Work to complete: Every line with the string "einem" in it belongs in your answer, so copy them all from the data.

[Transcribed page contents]
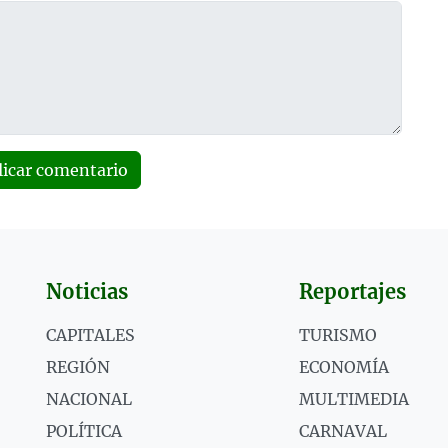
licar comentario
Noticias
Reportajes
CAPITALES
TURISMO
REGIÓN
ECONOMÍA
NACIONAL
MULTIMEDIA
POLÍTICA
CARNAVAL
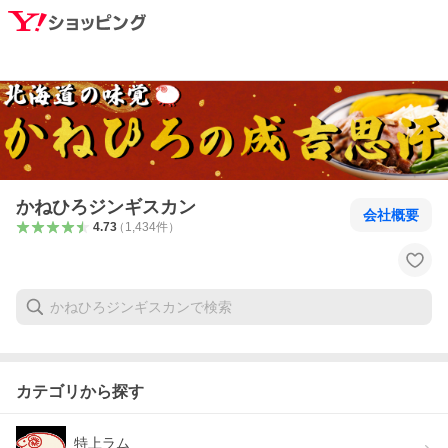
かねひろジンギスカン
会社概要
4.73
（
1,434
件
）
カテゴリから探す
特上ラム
==
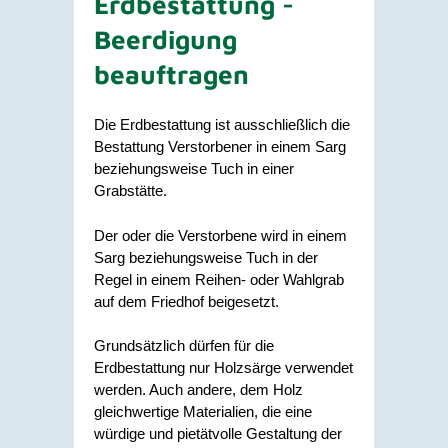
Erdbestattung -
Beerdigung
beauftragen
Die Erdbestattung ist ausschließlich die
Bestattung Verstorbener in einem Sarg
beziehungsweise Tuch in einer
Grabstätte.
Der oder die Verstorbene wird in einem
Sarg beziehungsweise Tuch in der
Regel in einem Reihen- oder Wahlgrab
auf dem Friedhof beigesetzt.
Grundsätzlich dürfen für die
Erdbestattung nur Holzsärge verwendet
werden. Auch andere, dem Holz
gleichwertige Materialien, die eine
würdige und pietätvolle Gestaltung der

Answer space:
Bestattung Verstorbener in einem Sarg
Der oder die Verstorbene wird in einem
Regel in einem Reihen- oder Wahlgrab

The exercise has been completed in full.